=== WORK ORDER ===
Would you give the entries again word for word, with no pictures in the copy?
:: DATA TO EXAMINE
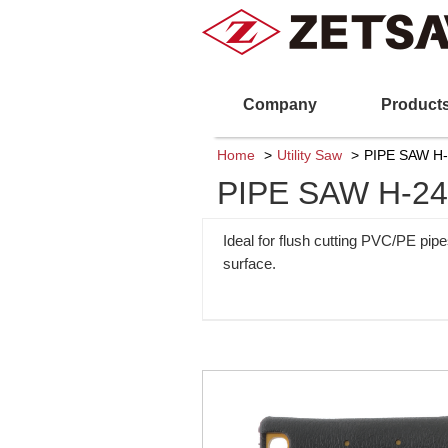
Company
Product
Home
Utility Saw
PIPE SAW H
PIPE SAW H-2
Ideal for flush cutting PVC/PE pip
surface.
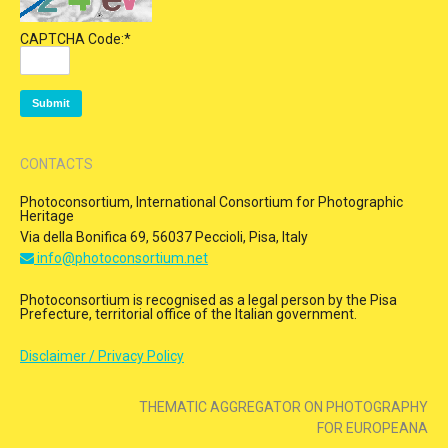
CAPTCHA Code:
*
CONTACTS
Photoconsortium, International Consortium for Photographic
Heritage
Via della Bonifica 69, 56037 Peccioli, Pisa, Italy
info@photoconsortium.net
Photoconsortium is recognised as a legal person by the Pisa
Prefecture, territorial office of the Italian government.
Disclaimer / Privacy Policy
THEMATIC AGGREGATOR ON PHOTOGRAPHY
FOR EUROPEANA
::::
=== FINISHED TASK ===
Company
Product
Home
Utility Saw
PIPE SAW H
PIPE SAW H-2
Ideal for flush cutting PVC/PE pip
surface.
CAPTCHA Code:
*
CONTACTS
Photoconsortium, International Consortium for Photographic
Heritage
Via della Bonifica 69, 56037 Peccioli, Pisa, Italy
info@photoconsortium.net
Photoconsortium is recognised as a legal person by the Pisa
Prefecture, territorial office of the Italian government.
Disclaimer / Privacy Policy
THEMATIC AGGREGATOR ON PHOTOGRAPHY
FOR EUROPEANA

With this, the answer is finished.